Once a separate structure is available for farmers to trade, even those farmers based in states imposing APMC controls can trade through the other route if they see value in it.
Opposing states will have to specifically enact a law to ban this parallel structure in their states, which will then need Presidential approval.
The disincentive for opposing states to not permit this model thus becomes very high.
Fourthly, the government announced creation of a facilitative legal structure to allow farmers to engage with aggregators, exporters, processors and retailers to bring in private investments and know-how to farming.
Essentially, contract farming will now be allowed across the country, where large buyers can enter into forward contracts with better price visibility for the farmers.
This will also allow small farmers — 85 per cent of all Indian landholdings are small — to come together to take advantage of scale for better price visibility.
Of course, the social distrust around land pooling will still need to be overcome — but price incentive may have a higher chance of nudging that change.
While each of these measures is individually significant, it is the collective impact of them which brings about exciting possibilities.
Private investments, technology interventions, nudging farmers to think of agriculture as a business rather than a subsistence activity, removing sell-side barriers and integrating India as one market with required logistics in place — these can be truly transformative over the next few years.

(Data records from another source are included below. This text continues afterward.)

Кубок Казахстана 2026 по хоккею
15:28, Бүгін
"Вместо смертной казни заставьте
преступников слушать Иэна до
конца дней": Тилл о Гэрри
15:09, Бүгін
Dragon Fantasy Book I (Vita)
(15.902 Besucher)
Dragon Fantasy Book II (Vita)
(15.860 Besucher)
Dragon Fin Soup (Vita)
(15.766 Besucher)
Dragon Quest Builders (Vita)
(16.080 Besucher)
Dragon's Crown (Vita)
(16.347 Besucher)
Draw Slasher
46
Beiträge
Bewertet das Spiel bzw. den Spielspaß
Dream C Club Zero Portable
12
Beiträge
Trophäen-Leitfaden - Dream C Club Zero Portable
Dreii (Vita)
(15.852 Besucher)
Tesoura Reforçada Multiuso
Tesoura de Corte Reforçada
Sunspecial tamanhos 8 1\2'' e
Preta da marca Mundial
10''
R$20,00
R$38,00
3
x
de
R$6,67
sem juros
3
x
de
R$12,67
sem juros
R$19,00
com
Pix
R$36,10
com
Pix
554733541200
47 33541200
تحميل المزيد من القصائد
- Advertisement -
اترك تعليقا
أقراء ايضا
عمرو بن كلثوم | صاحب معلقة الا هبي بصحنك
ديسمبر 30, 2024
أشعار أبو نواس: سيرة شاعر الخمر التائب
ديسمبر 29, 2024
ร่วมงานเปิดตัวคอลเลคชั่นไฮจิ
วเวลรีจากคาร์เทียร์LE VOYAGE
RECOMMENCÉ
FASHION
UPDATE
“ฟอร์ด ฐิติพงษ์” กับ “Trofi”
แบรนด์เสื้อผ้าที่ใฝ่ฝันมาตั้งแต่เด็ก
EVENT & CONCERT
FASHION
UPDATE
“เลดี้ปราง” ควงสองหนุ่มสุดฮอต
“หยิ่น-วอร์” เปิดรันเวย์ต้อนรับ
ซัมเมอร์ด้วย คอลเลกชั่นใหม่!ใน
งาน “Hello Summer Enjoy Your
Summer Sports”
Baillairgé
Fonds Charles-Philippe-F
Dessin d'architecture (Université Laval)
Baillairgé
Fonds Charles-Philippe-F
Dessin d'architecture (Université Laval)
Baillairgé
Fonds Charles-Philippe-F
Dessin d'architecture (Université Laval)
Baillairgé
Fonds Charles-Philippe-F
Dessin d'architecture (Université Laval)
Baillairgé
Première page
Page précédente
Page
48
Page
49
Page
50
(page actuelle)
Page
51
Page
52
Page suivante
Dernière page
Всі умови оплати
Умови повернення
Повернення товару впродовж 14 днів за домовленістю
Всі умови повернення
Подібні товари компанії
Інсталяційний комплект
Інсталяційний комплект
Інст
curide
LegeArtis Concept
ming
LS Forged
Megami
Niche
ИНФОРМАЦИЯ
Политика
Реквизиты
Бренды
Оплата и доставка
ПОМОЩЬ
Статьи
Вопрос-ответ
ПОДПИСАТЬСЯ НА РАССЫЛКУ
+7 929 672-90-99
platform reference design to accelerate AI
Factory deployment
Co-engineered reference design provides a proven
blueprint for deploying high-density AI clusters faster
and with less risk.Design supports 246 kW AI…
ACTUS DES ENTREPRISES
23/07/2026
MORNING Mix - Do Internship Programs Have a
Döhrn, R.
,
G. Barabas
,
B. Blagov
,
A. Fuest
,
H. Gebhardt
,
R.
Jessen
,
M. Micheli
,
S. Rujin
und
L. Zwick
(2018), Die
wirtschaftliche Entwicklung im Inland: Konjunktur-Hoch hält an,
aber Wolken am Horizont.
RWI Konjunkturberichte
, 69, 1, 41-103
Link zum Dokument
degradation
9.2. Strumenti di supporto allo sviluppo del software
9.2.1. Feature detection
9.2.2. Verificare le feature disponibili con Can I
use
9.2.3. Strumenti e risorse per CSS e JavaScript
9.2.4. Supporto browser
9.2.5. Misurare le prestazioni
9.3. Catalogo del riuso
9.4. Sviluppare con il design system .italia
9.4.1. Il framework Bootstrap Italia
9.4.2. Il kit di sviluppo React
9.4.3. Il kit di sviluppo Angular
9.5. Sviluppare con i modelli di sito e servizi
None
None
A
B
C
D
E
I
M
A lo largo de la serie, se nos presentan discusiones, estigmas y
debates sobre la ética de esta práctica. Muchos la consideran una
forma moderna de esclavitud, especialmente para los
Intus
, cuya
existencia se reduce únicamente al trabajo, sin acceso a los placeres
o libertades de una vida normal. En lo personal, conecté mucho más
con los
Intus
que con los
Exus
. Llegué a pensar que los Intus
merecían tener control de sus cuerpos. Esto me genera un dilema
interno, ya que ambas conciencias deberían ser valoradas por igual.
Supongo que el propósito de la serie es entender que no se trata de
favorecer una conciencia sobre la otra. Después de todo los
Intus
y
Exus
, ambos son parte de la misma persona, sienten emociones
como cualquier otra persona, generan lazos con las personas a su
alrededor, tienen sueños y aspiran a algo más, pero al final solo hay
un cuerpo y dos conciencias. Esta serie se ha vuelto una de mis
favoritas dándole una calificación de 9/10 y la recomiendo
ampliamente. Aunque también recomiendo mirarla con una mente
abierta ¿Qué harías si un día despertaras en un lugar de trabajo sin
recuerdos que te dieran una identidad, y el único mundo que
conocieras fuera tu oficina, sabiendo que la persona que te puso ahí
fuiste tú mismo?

Not only will these proposals uplift the agricultural sector, they can also create more high-value jobs in the sector which currently contributes only 15 per cent to the national gross domestic product (GDP) but supports up to 60 per cent of India’s population.
The biggest risk to these reforms come from three sources.
One, the opposition parties, or even those politicians in the ruling Bharatiya Janata Party (BJP) who derive their political clout from APMC control, will not be happy.
Some of them may try to instigate local revolts, scaring farmers about ‘corporatization’.
Second, the agriculture traders, who now have to reinvent their business models, will definitely oppose these changes.
Many of them may also be BJP sympathizers, especially in the northern states.
Then there’s the ubiquitously vocal-on-social-media middle class, which will resent food price inflation.
Onion prices are notorious for bringing tears to this vocal class, which, in turn, can being governments down — or so goes the apocryphal story from the Delhi 1998 state election.
All of these players are capable of putting pressure on the government to backtrack or dilute changes.
The government, on its part, has, however, made its intent clear. It wants to unshackle the agriculture sector once and for all.
A resolute implementation can change the rules of Indian agriculture, economics and consequently politics.
Aashish Chandorkar is Counsellor at the Permanent Mission of India to the World Trade Organization in Geneva. He took up this role in September 2021. He writes on public policy in his personal capacity.